EXERCISE >>
Please reproduce each line of the data below exactly as shown.

==*==

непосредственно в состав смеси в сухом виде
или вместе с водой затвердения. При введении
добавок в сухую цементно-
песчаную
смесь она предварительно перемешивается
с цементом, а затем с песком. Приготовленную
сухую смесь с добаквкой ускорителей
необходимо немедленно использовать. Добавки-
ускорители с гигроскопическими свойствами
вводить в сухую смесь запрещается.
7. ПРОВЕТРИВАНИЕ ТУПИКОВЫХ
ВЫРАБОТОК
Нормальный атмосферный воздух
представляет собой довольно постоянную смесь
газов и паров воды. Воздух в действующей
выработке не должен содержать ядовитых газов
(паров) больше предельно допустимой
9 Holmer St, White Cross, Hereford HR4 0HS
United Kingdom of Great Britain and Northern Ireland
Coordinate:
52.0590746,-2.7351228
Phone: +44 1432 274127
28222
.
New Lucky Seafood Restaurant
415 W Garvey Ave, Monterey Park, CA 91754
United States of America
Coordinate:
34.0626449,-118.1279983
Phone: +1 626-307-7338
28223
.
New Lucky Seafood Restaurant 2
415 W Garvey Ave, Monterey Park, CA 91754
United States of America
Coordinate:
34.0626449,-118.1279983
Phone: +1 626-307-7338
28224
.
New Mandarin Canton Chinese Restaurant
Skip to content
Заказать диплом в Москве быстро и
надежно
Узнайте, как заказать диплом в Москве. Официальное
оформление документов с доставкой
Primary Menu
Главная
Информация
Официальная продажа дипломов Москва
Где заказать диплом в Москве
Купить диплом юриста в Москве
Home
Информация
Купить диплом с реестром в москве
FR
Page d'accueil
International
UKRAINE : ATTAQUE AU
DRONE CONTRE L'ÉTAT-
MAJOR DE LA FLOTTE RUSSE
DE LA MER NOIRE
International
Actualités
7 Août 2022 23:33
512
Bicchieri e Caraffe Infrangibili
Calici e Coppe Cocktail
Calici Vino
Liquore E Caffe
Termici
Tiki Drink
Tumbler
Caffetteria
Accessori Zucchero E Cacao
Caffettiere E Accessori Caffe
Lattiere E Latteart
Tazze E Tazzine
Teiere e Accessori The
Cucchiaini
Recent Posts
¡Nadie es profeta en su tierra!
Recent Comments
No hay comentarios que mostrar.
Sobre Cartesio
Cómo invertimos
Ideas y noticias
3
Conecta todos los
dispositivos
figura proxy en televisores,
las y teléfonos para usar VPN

==*==

RESPONSE BOX >>
непосредственно в состав смеси в сухом виде
или вместе с водой затвердения. При введении
добавок в сухую цементно-
песчаную
смесь она предварительно перемешивается
с цементом, а затем с песком. Приготовленную
сухую смесь с добаквкой ускорителей
необходимо немедленно использовать. Добавки-
ускорители с гигроскопическими свойствами
вводить в сухую смесь запрещается.
7. ПРОВЕТРИВАНИЕ ТУПИКОВЫХ
ВЫРАБОТОК
Нормальный атмосферный воздух
представляет собой довольно постоянную смесь
газов и паров воды. Воздух в действующей
выработке не должен содержать ядовитых газов
(паров) больше предельно допустимой
9 Holmer St, White Cross, Hereford HR4 0HS
United Kingdom of Great Britain and Northern Ireland
Coordinate:
52.0590746,-2.7351228
Phone: +44 1432 274127
28222
.
New Lucky Seafood Restaurant
415 W Garvey Ave, Monterey Park, CA 91754
United States of America
Coordinate:
34.0626449,-118.1279983
Phone: +1 626-307-7338
28223
.
New Lucky Seafood Restaurant 2
415 W Garvey Ave, Monterey Park, CA 91754
United States of America
Coordinate:
34.0626449,-118.1279983
Phone: +1 626-307-7338
28224
.
New Mandarin Canton Chinese Restaurant
Skip to content
Заказать диплом в Москве быстро и
надежно
Узнайте, как заказать диплом в Москве. Официальное
оформление документов с доставкой
Primary Menu
Главная
Информация
Официальная продажа дипломов Москва
Где заказать диплом в Москве
Купить диплом юриста в Москве
Home
Информация
Купить диплом с реестром в москве
FR
Page d'accueil
International
UKRAINE : ATTAQUE AU
DRONE CONTRE L'ÉTAT-
MAJOR DE LA FLOTTE RUSSE
DE LA MER NOIRE
International
Actualités
7 Août 2022 23:33
512
Bicchieri e Caraffe Infrangibili
Calici e Coppe Cocktail
Calici Vino
Liquore E Caffe
Termici
Tiki Drink
Tumbler
Caffetteria
Accessori Zucchero E Cacao
Caffettiere E Accessori Caffe
Lattiere E Latteart
Tazze E Tazzine
Teiere e Accessori The
Cucchiaini
Recent Posts
¡Nadie es profeta en su tierra!
Recent Comments
No hay comentarios que mostrar.
Sobre Cartesio
Cómo invertimos
Ideas y noticias
3
Conecta todos los
dispositivos
figura proxy en televisores,
las y teléfonos para usar VPN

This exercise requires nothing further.